Instructions for the task:
With pictures omitted, copy exactly the lines from the one containing "Image resolution: width=513" through the end of the records below.

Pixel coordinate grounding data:
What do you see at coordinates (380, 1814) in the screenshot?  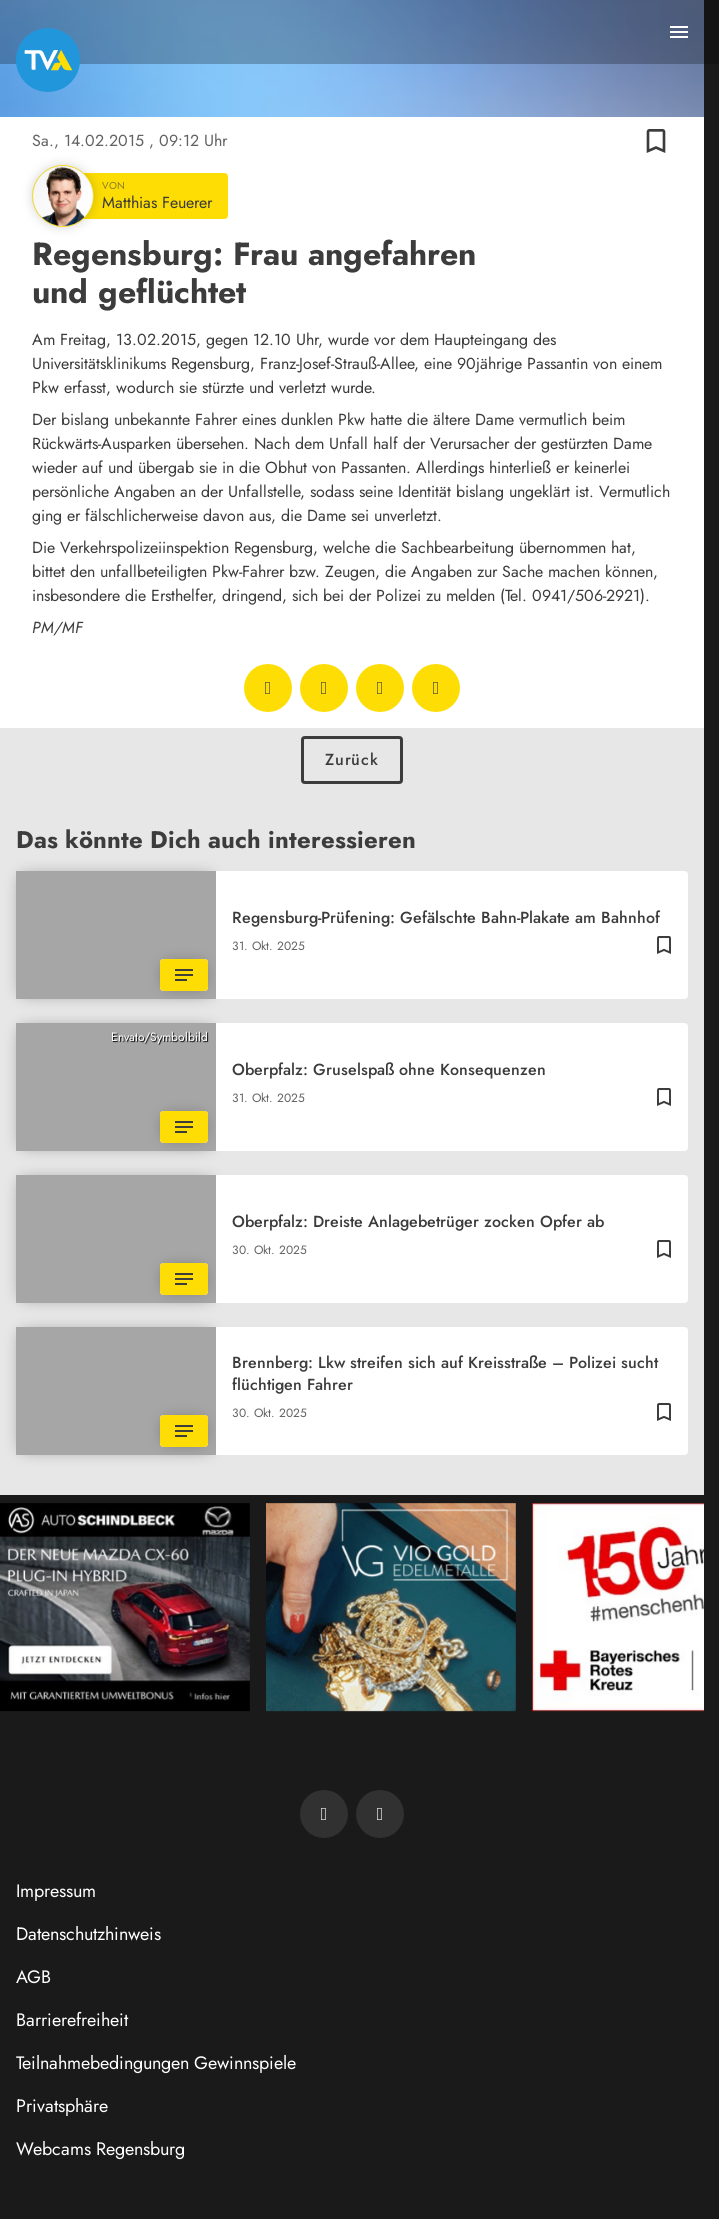 I see `[TVA auf Instagram]` at bounding box center [380, 1814].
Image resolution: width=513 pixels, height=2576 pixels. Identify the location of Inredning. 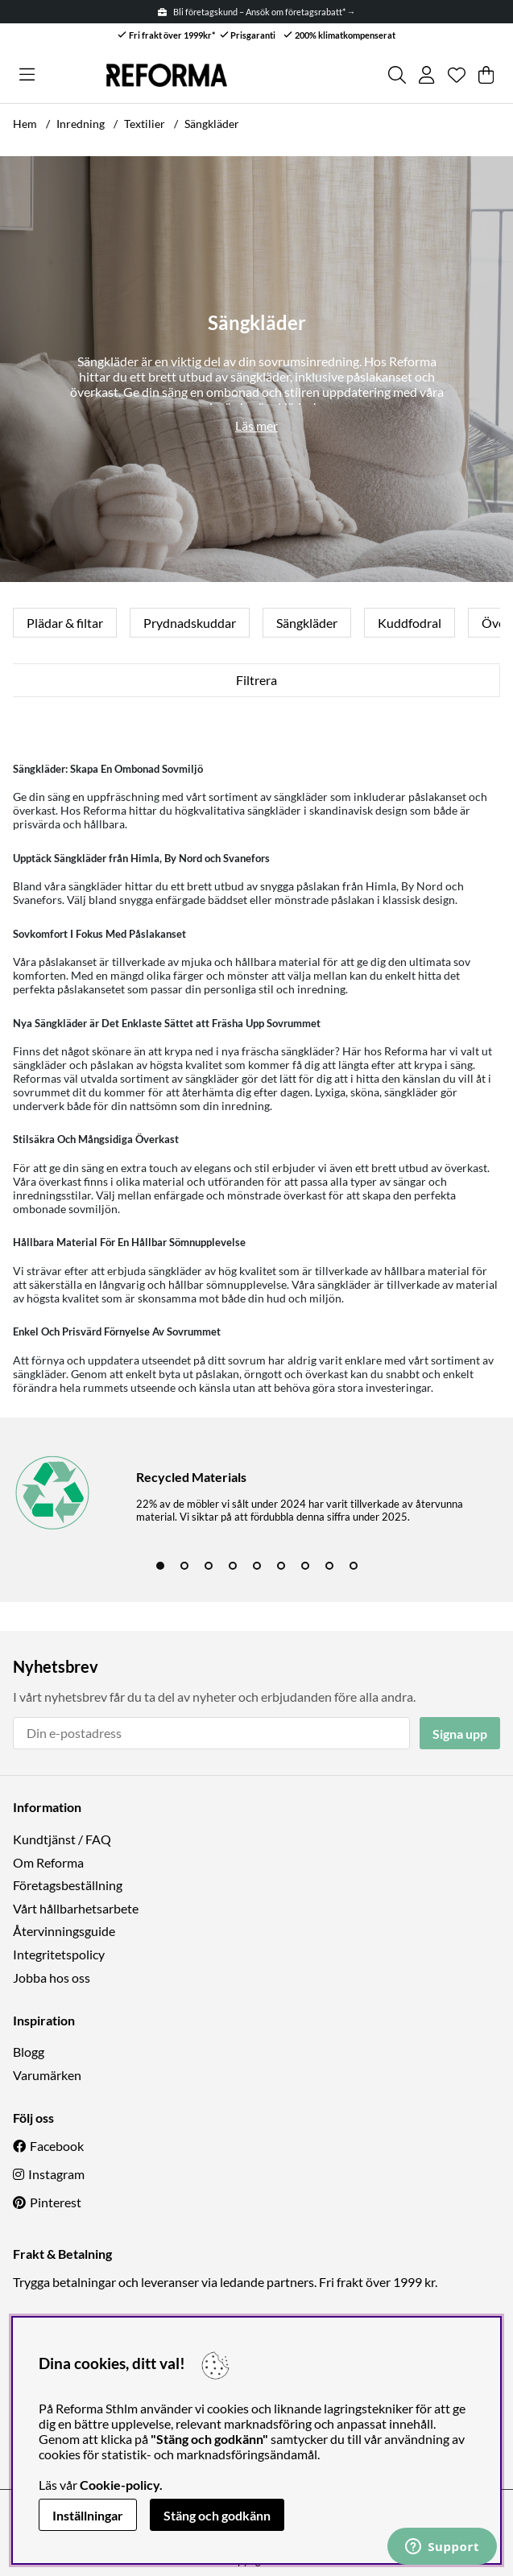
(80, 123).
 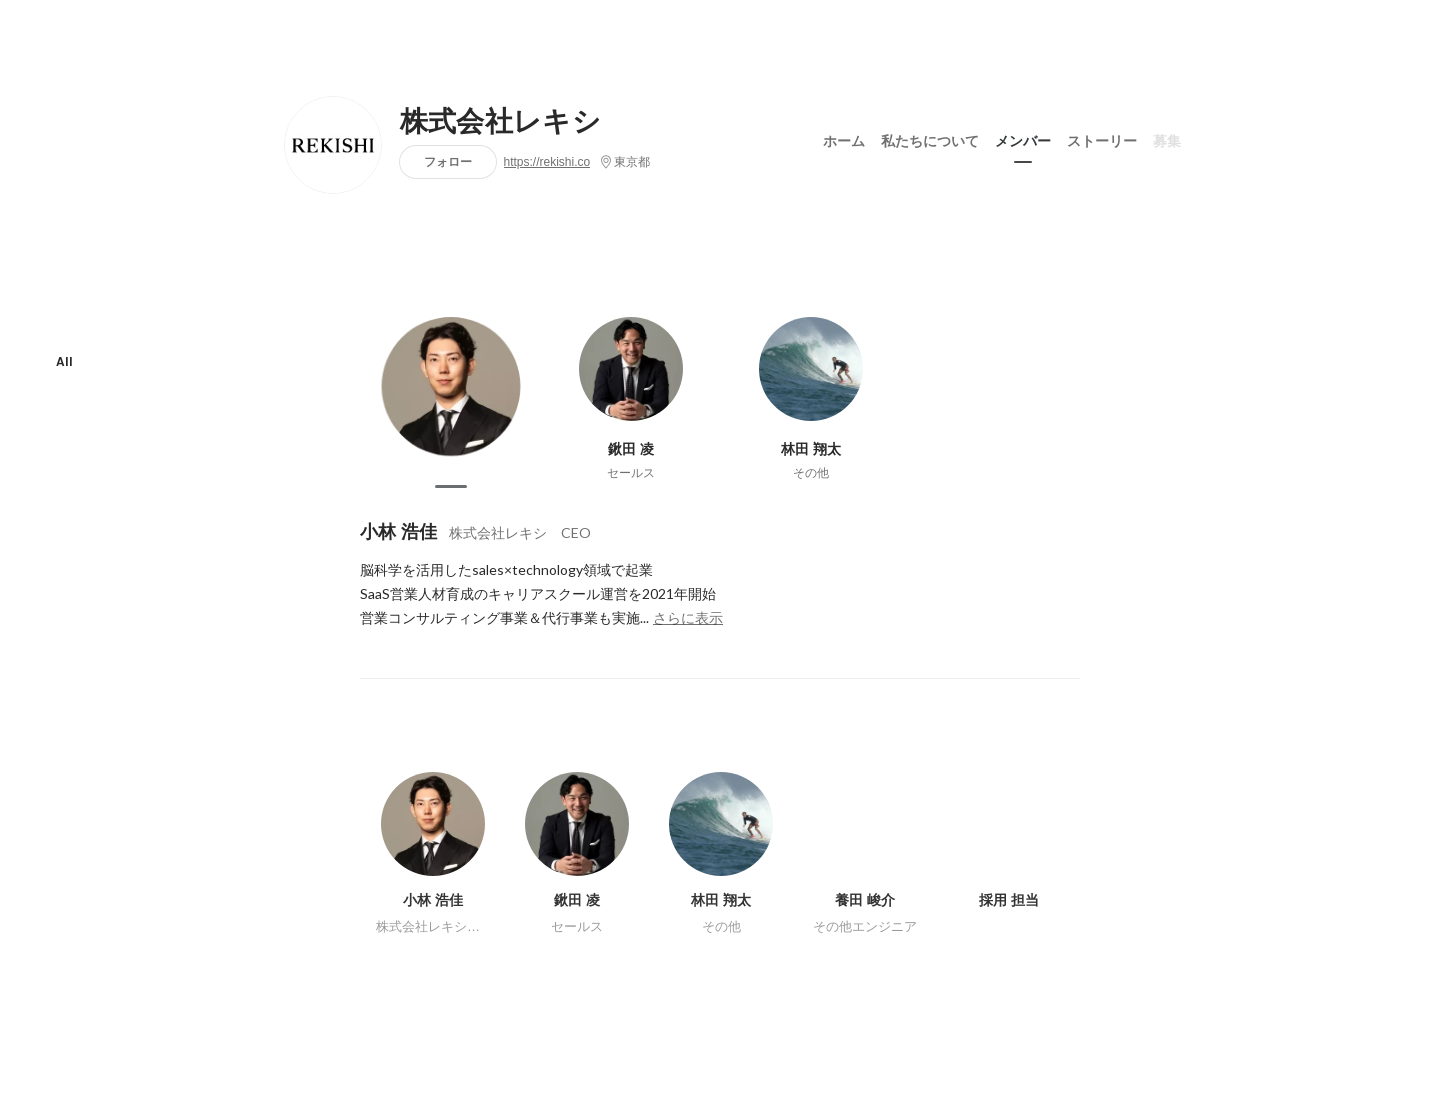 I want to click on All, so click(x=64, y=361).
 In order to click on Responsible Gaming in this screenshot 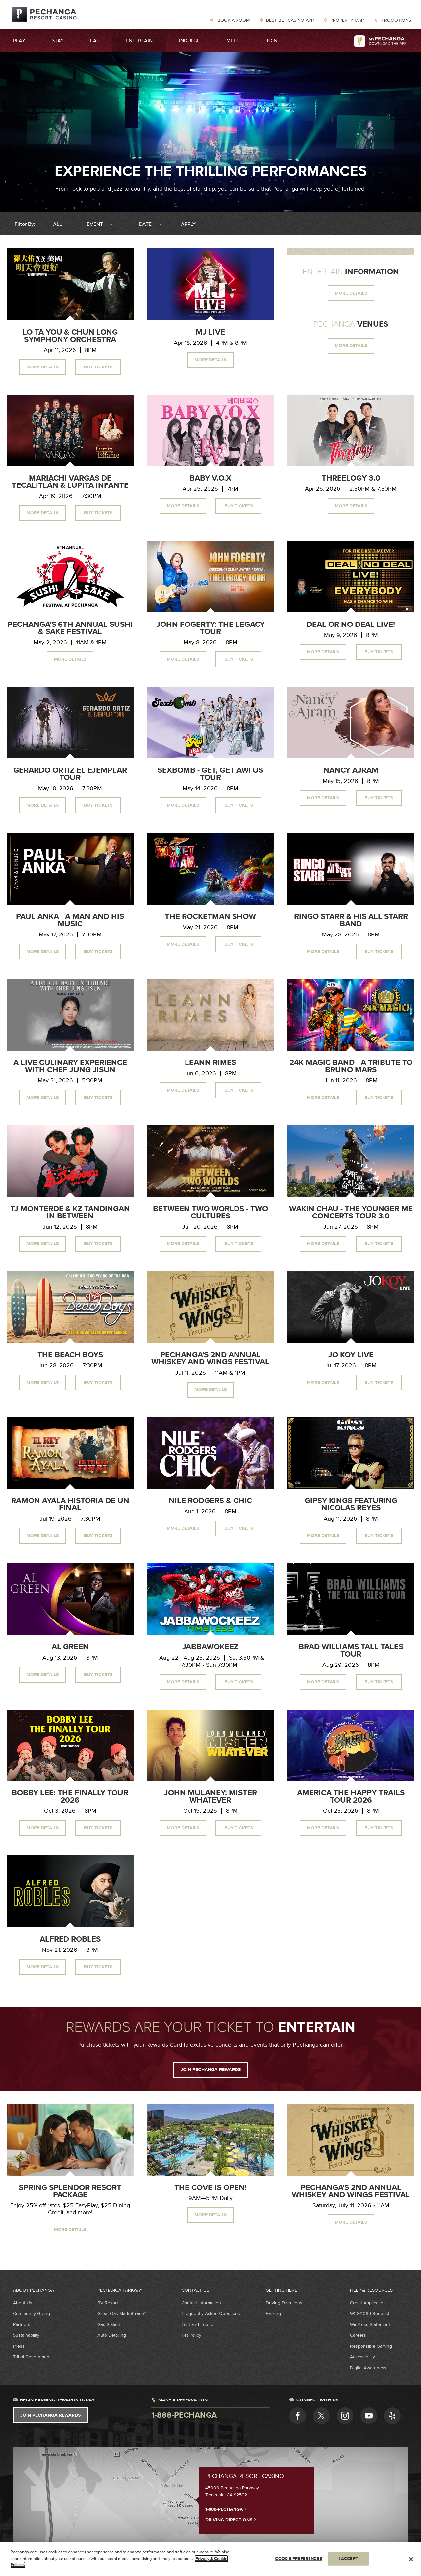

Exercise response:
Image resolution: width=513 pixels, height=2576 pixels. Identify the location of Inredning. 
(80, 123).
  I want to click on All, so click(x=64, y=361).
 In order to click on Responsible Gaming in this screenshot 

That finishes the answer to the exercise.